(Work order): Retype the records in full, and please keep the pictures out of the copy.

(Record set):
· · · ·
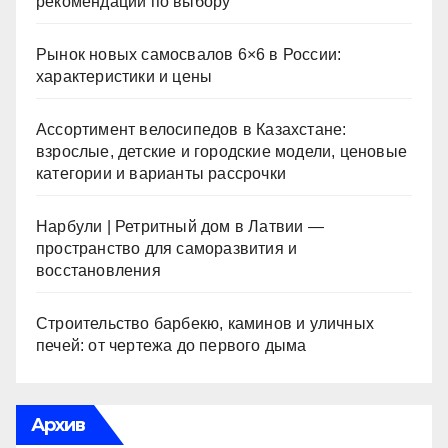
рекомендации по выбору
Рынок новых самосвалов 6×6 в России:
характеристики и цены
Ассортимент велосипедов в Казахстане:
взрослые, детские и городские модели, ценовые
категории и варианты рассрочки
Нарбули | Ретритный дом в Латвии —
пространство для саморазвития и
восстановления
Строительство барбекю, каминов и уличных
печей: от чертежа до первого дыма
Архив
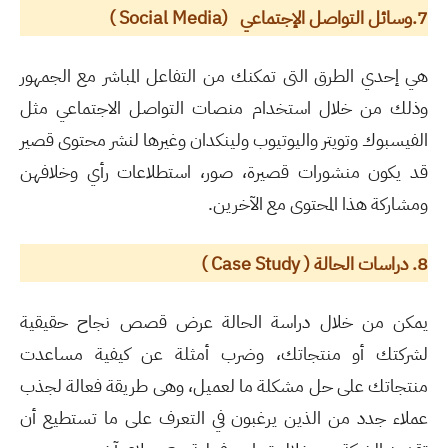
7.وسائل التواصل الإجتماعي
(
Social Media
)
هي إحدي الطرق التى تمكنك من التفاعل المباشر مع الجمهور
وذلك من خلال استخدام منصات التواصل الاجتماعي مثل
الفيسبوك وتويتر واليوتيوب ولينكدان وغيرها لنشر محتوى قصير
قد يكون منشورات قصيرة، صور، استطلاعات رأي وخلافهن
ومشاركة هذا المحتوى مع الآخرين.
8. دراسات الحالة (
Case Study
)
يمكن من خلال دراسة الحالة عرض قصص نجاح حقيقية
لشركتك أو منتجاتك، وضرب أمثلة عن كيفية مساعدت
منتجاتك على حل مشكلة ما لعميل، وهى طريقة فعالة لجذب
عملاء جدد من الذين يرغبون في التعرف على ما تستطيع أن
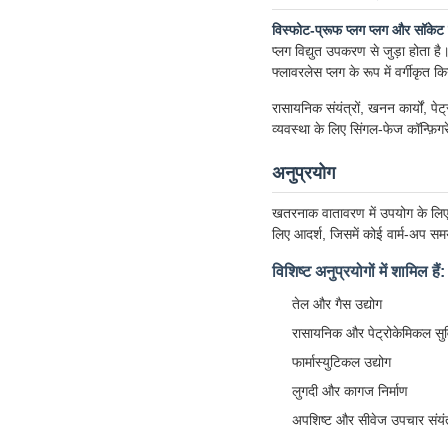
विस्फोट-प्रूफ प्लग प्लग और सॉकेट 
प्लग विद्युत उपकरण से जुड़ा होता ह
फ्लावरलेस प्लग के रूप में वर्गीकृत क
रासायनिक संयंत्रों, खनन कार्यों, 
व्यवस्था के लिए सिंगल-फेज कॉन्फ़ि
अनुप्रयोग
खतरनाक वातावरण में उपयोग के लिए उप
लिए आदर्श, जिसमें कोई वार्म-अप सम
विशिष्ट अनुप्रयोगों में शामिल हैं:
तेल और गैस उद्योग
रासायनिक और पेट्रोकेमिकल सुव
फार्मास्युटिकल उद्योग
लुगदी और कागज निर्माण
अपशिष्ट और सीवेज उपचार संयंत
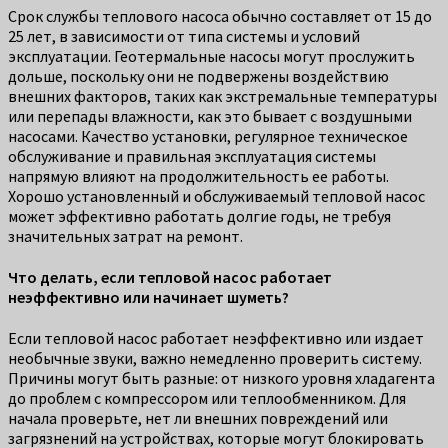
Срок службы теплового насоса обычно составляет от 15 до
25 лет, в зависимости от типа системы и условий
эксплуатации. Геотермальные насосы могут прослужить
дольше, поскольку они не подвержены воздействию
внешних факторов, таких как экстремальные температуры
или перепады влажности, как это бывает с воздушными
насосами. Качество установки, регулярное техническое
обслуживание и правильная эксплуатация системы
напрямую влияют на продолжительность ее работы.
Хорошо установленный и обслуживаемый тепловой насос
может эффективно работать долгие годы, не требуя
значительных затрат на ремонт.
Что делать, если тепловой насос работает
неэффективно или начинает шуметь?
Если тепловой насос работает неэффективно или издает
необычные звуки, важно немедленно проверить систему.
Причины могут быть разные: от низкого уровня хладагента
до проблем с компрессором или теплообменником. Для
начала проверьте, нет ли внешних повреждений или
загрязнений на устройствах, которые могут блокировать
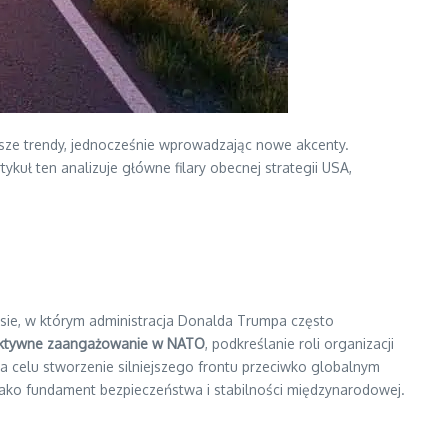
jsze trendy, jednocześnie wprowadzając nowe akcenty.
ykuł ten analizuje główne filary obecnej strategii USA,
esie, w którym administracja Donalda Trumpa często
ktywne zaangażowanie w NATO
, podkreślanie roli organizacji
a celu stworzenie silniejszego frontu przeciwko globalnym
jako fundament bezpieczeństwa i stabilności międzynarodowej.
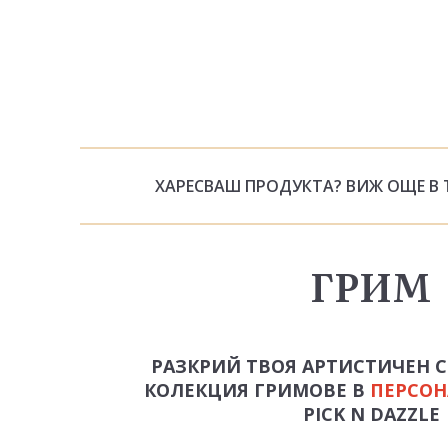
ХАРЕСВАШ ПРОДУКТА? ВИЖ ОЩЕ В 
ГРИМ
РАЗКРИЙ ТВОЯ АРТИСТИЧЕН 
КОЛЕКЦИЯ ГРИМОВЕ В
ПЕРСОН
PICK N DAZZLE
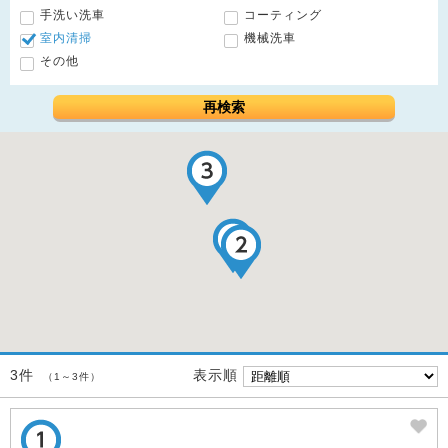
手洗い洗車
コーティング
室内清掃
機械洗車
その他
再検索
表示順
3件
（1～3件）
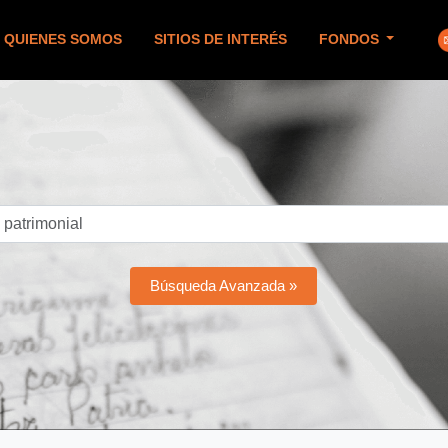
QUIENES SOMOS
SITIOS DE INTERÉS
FONDOS
Búsqueda Avanzada »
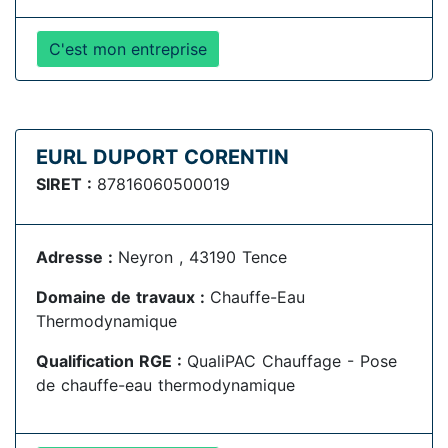
C'est mon entreprise
EURL DUPORT CORENTIN
SIRET :
87816060500019
Adresse :
Neyron , 43190 Tence
Domaine de travaux :
Chauffe-Eau
Thermodynamique
Qualification RGE :
QualiPAC Chauffage - Pose
de chauffe-eau thermodynamique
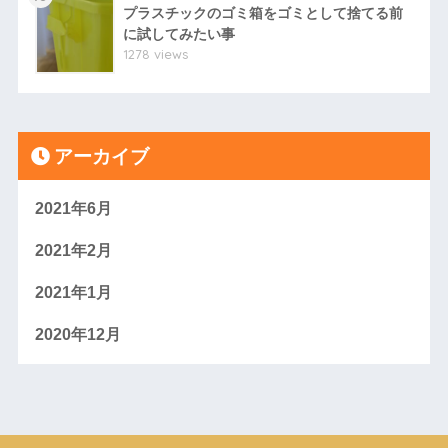
プラスチックのゴミ箱をゴミとして捨てる前
に試してみたい事
1278 views
アーカイブ
2021年6月
2021年2月
2021年1月
2020年12月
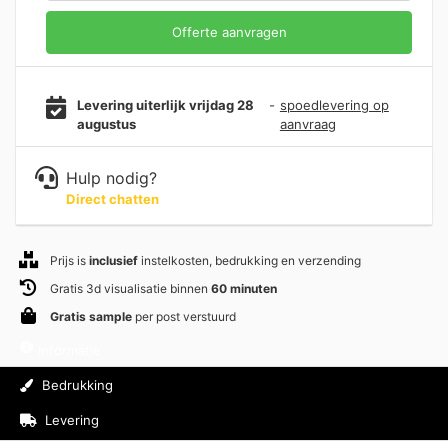
Offerte aanvragen
Levering uiterlijk vrijdag 28
-
spoedlevering op
augustus
aanvraag
Hulp nodig?
Direct chatten
Prijs is
inclusief
instelkosten, bedrukking en verzending
Gratis 3d visualisatie binnen
60 minuten
Gratis sample
per post verstuurd
Informatie
Bedrukking
Levering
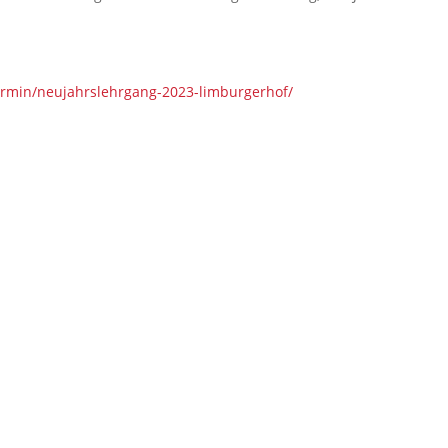
termin/neujahrslehrgang-2023-limburgerhof/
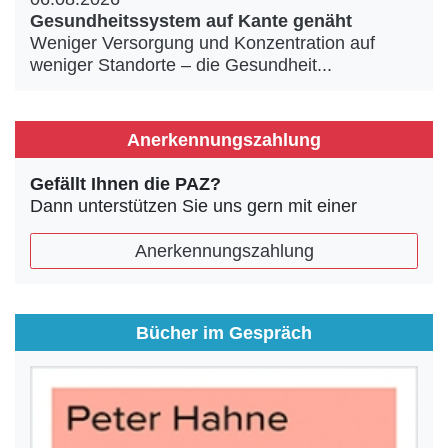
Gesundheitssystem auf Kante genäht
Weniger Versorgung und Konzentration auf
weniger Standorte – die Gesundheit...
Anerkennungszahlung
Gefällt Ihnen die PAZ?
Dann unterstützen Sie uns gern mit einer
Anerkennungszahlung
Bücher im Gespräch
· · · ·
(Exercise solution):
рекомендации по выбору
Рынок новых самосвалов 6×6 в России:
характеристики и цены
Ассортимент велосипедов в Казахстане:
взрослые, детские и городские модели, ценовые
категории и варианты рассрочки
Нарбули | Ретритный дом в Латвии —
пространство для саморазвития и
восстановления
Строительство барбекю, каминов и уличных
печей: от чертежа до первого дыма
Архив
7.وسائل التواصل الإجتماعي
(
Social Media
)
هي إحدي الطرق التى تمكنك من التفاعل المباشر مع الجمهور
وذلك من خلال استخدام منصات التواصل الاجتماعي مثل
الفيسبوك وتويتر واليوتيوب ولينكدان وغيرها لنشر محتوى قصير
قد يكون منشورات قصيرة، صور، استطلاعات رأي وخلافهن
ومشاركة هذا المحتوى مع الآخرين.
8. دراسات الحالة (
Case Study
)
يمكن من خلال دراسة الحالة عرض قصص نجاح حقيقية
لشركتك أو منتجاتك، وضرب أمثلة عن كيفية مساعدت
منتجاتك على حل مشكلة ما لعميل، وهى طريقة فعالة لجذب
عملاء جدد من الذين يرغبون في التعرف على ما تستطيع أن
विस्फोट-प्रूफ प्लग प्लग और सॉकेट 
प्लग विद्युत उपकरण से जुड़ा होता ह
फ्लावरलेस प्लग के रूप में वर्गीकृत क
रासायनिक संयंत्रों, खनन कार्यों, 
व्यवस्था के लिए सिंगल-फेज कॉन्फ़ि
अनुप्रयोग
खतरनाक वातावरण में उपयोग के लिए उप
लिए आदर्श, जिसमें कोई वार्म-अप सम
विशिष्ट अनुप्रयोगों में शामिल हैं:
तेल और गैस उद्योग
रासायनिक और पेट्रोकेमिकल सुव
फार्मास्युटिकल उद्योग
लुगदी और कागज निर्माण
अपशिष्ट और सीवेज उपचार संयंत
Срок службы теплового насоса обычно составляет от 15 до
25 лет, в зависимости от типа системы и условий
эксплуатации. Геотермальные насосы могут прослужить
дольше, поскольку они не подвержены воздействию
внешних факторов, таких как экстремальные температуры
или перепады влажности, как это бывает с воздушными
насосами. Качество установки, регулярное техническое
обслуживание и правильная эксплуатация системы
напрямую влияют на продолжительность ее работы.
Хорошо установленный и обслуживаемый тепловой насос
может эффективно работать долгие годы, не требуя
значительных затрат на ремонт.
Что делать, если тепловой насос работает
неэффективно или начинает шуметь?
Если тепловой насос работает неэффективно или издает
необычные звуки, важно немедленно проверить систему.
Причины могут быть разные: от низкого уровня хладагента
до проблем с компрессором или теплообменником. Для
начала проверьте, нет ли внешних повреждений или
загрязнений на устройствах, которые могут блокировать
jsze trendy, jednocześnie wprowadzając nowe akcenty.
ykuł ten analizuje główne filary obecnej strategii USA,
esie, w którym administracja Donalda Trumpa często
ktywne zaangażowanie w NATO
, podkreślanie roli organizacji
a celu stworzenie silniejszego frontu przeciwko globalnym
jako fundament bezpieczeństwa i stabilności międzynarodowej.
ХАРЕСВАШ ПРОДУКТА? ВИЖ ОЩЕ В 
ГРИМ
РАЗКРИЙ ТВОЯ АРТИСТИЧЕН 
КОЛЕКЦИЯ ГРИМОВЕ В
ПЕРСОН
PICK N DAZZLE
手洗い洗車
コーティング
室内清掃
機械洗車
その他
再検索
表示順
3件
（1～3件）
QUIENES SOMOS
SITIOS DE INTERÉS
FONDOS
Búsqueda Avanzada »
C'est mon entreprise
EURL DUPORT CORENTIN
SIRET :
87816060500019
Adresse :
Neyron , 43190 Tence
Domaine de travaux :
Chauffe-Eau
Thermodynamique
Qualification RGE :
QualiPAC Chauffage - Pose
de chauffe-eau thermodynamique
プラスチックのゴミ箱をゴミとして捨てる前
に試してみたい事
1278 views
アーカイブ
2021年6月
2021年2月
2021年1月
2020年12月
Offerte aanvragen
Levering uiterlijk vrijdag 28
-
spoedlevering op
augustus
aanvraag
Hulp nodig?
Direct chatten
Prijs is
inclusief
instelkosten, bedrukking en verzending
Gratis 3d visualisatie binnen
60 minuten
Gratis sample
per post verstuurd
Informatie
Bedrukking
Levering
termin/neujahrslehrgang-2023-limburgerhof/
Gesundheitssystem auf Kante genäht
Weniger Versorgung und Konzentration auf
weniger Standorte – die Gesundheit...
Anerkennungszahlung
Gefällt Ihnen die PAZ?
Dann unterstützen Sie uns gern mit einer
Anerkennungszahlung
Bücher im Gespräch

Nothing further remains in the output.